Ma all’invidia è collegato anche un piacere. La soddisfazione davanti alle disgrazie altrui. Se la squadra di calcio rivale perde, se un collega di lavoro ha un problema… si può provare piacere. Un piacere maligno, certo, quello generato dall’invidia.

Oggi ne parliamo con Gianluca Morozzi, chissà se Gianluca avrà confessato di essere invidioso?

Gianluca Morozzi è nato a Bologna nel 1971. Ha esordito nel 2001 con il romanzo “Despero”(Fernandel) e ha raggiunto il successo nel 2004 con “Blackout”(Guanda), da cui è stato tratto il film omonimo. Ha pubblicato finora 28 romanzi e 212 racconti. Oltre che scrittore, è musicista e conduttore radiofonico. Le sue ultime uscite sono “Il vangelo del coyote” (Mondadori) e “Gli annientatori” (TEA).


  • Che rapporto hai con l’invidia?

Inesistente, e comunque molto sano. Non è un sentimento che fa parte di me, se non in una misura umana e naturale.

  • L’invidia per altri scrittori, per i libri scritti da questi può essere una spinta alla scrittura, alla competizione nel raccontare storie?

Certo, intendo questo con “molto sano”. Se leggo un romanzo o un racconto straordinario non penso “voglio la morte immediata dell’artefice di queste bellissime pagine”, ma “che bello, voglio arrivare a scrivere così anch’io!”

  • Ti è mai capitato di pensare che l’invidia è forse un eccesso d’amore?

Per chi la vive in modo sano, lo è di sicuro. O quantomeno un eccesso di ammirazione.

  • Quali sono i scrittori, se ci sono, di cui hai provato invidia per quello che hanno scritto?

Philip Roth, Dino Buzzati, Agatha Christie, Agota Kristof, Mordecai Richler, Luigi Malerba… be’, l’elenco può andare avanti parecchio.

  • Quale libro, se ce n’è uno, ha affrontato questo argomento (invidia) dandone una lettura che ti ha convinto o deluso?

“Pastorale americana”, l’invidia del giovane Zuckerman per lo Svedese, ai tempi del college (personaggio del quale racconta la rovinosa caduta successiva). O “Il soccombente” di Bernhard, l’invidia del narratore per il talento inarrivabile di Glenn Gould.

  • Pensi che possa essere considerato ancora un vizio, un peccato capitale, quelli che Aristotele definì gli “abiti del male”?

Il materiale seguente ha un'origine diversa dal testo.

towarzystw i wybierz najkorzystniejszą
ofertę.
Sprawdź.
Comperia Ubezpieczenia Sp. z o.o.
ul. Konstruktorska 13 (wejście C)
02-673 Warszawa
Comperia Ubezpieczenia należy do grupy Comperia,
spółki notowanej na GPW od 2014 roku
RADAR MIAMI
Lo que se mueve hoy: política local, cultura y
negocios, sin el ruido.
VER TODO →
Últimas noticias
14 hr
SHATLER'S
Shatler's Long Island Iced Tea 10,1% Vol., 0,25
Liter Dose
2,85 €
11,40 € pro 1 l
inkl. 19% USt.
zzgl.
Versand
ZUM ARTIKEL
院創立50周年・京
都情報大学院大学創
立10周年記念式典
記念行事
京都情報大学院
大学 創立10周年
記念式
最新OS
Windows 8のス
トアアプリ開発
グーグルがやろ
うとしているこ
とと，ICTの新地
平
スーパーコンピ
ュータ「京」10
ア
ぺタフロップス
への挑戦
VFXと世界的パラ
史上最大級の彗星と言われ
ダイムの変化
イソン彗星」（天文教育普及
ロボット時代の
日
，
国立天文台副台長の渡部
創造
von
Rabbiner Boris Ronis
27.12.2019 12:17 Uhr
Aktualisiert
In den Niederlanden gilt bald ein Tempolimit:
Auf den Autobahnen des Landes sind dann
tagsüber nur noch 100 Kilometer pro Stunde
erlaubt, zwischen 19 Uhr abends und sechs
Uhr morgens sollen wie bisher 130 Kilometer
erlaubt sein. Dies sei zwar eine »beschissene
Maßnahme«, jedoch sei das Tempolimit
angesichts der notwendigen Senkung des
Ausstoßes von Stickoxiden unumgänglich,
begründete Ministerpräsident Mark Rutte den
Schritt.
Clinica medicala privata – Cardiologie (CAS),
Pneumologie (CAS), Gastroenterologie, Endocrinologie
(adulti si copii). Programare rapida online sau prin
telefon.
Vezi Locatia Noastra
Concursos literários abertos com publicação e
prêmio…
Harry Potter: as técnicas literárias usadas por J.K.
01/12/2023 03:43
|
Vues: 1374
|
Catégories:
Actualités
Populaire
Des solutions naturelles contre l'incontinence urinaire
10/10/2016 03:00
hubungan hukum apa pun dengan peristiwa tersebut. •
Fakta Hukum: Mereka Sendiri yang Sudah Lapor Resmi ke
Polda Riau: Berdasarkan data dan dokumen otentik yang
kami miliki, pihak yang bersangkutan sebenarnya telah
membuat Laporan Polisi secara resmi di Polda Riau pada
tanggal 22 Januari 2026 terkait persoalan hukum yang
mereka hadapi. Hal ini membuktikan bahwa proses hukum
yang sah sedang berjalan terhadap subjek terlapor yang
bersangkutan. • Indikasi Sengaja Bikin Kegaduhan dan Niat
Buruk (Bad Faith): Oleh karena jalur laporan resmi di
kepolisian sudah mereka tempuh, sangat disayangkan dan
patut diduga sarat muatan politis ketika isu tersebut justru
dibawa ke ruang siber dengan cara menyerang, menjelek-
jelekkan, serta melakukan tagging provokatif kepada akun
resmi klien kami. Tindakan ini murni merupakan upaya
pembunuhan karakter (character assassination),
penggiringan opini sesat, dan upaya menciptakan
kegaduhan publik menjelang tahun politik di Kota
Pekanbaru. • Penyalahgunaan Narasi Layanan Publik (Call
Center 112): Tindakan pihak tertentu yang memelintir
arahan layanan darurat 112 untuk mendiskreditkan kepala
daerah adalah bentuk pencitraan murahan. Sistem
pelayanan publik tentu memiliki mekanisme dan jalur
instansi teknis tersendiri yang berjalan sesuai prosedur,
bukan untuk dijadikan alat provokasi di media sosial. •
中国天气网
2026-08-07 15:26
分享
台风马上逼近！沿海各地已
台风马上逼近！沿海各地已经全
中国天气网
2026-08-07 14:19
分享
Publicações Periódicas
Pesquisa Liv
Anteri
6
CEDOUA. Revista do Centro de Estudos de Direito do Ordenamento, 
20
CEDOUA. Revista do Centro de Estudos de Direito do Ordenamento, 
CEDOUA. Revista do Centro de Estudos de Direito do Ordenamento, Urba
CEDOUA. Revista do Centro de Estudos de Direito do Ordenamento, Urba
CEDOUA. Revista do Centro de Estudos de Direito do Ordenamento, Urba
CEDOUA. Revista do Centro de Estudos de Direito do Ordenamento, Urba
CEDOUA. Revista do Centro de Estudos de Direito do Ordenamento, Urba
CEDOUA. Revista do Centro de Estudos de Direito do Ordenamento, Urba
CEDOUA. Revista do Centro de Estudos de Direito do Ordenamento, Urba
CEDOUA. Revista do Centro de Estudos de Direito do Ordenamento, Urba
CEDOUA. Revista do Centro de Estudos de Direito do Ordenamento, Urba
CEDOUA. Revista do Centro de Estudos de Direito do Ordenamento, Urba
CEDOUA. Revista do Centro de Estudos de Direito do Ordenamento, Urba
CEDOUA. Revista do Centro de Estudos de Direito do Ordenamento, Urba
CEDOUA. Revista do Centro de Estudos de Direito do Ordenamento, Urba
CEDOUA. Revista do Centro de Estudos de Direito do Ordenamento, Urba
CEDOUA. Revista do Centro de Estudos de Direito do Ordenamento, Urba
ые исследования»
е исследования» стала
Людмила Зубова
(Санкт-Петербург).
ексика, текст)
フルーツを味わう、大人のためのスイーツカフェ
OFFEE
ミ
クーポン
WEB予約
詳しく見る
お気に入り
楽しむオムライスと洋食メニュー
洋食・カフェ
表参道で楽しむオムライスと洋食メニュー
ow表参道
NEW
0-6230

Quando sconfina nel voler fare del male all’oggetto di invidia, sì.

  • Quali sono secondo te oggi i peccati capitali, i mali che affliggono la nostra società, se ci sono?

Il razzismo. L’ignoranza elevata a virtù. L’ottusità. L’incapacità di guardare un centimetro al di fuori del nostro giardino.